Let C be a continuous and self-avoiding curve on the plane. A curve from A to B is called a C-segment if it connects points A and B, and is similar to C. A set S of points one the plane is called C-convex if for any two distinct points P and Q in S, all the points on the C-segment from P to Q is contained in S.
Prove that a bounded C-convex set with at least two points exists if and only if C is a line segment PQ.
(We say that two curves are similar if one is obtainable from the other by rotating, magnifying and translating.)
Cyrve의 Similarity의 정의에서 C를 magnifying 해도 좋다는 말이 reducing도 된다는 말을 포함하나요?
Yes.
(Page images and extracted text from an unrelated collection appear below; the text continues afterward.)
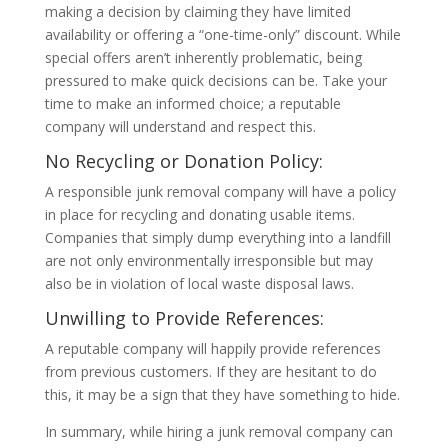
making a decision by claiming they have limited
availability or offering a “one-time-only” discount. While
special offers aren’t inherently problematic, being
pressured to make quick decisions can be. Take your
time to make an informed choice; a reputable
company will understand and respect this.
No Recycling or Donation Policy:
A responsible junk removal company will have a policy
in place for recycling and donating usable items.
Companies that simply dump everything into a landfill
are not only environmentally irresponsible but may
also be in violation of local waste disposal laws.
Unwilling to Provide References:
A reputable company will happily provide references
from previous customers. If they are hesitant to do
this, it may be a sign that they have something to hide.
In summary, while hiring a junk removal company can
It is OK to shrink a curve to get a similar curve.
P와 Q를 연결하는 모든 C와 similar한 커브가 S 위에 있어야 하나요?
C와 similar한 모든 curve가 S 위에 있어야 겠죠. (많아야 4개 밖에 없지 않나요? 시작점 끝점이 고정되니까요)
Yes.. All curves from P to Q similar to C should be on S.
4개가 가능하다면 curve를 뒤집는 것도 되는건가요?
문제와 큰 상관은 없겠지만 지금 적힌 것만 읽어서는 뒤집어도 무관한 것 같네요.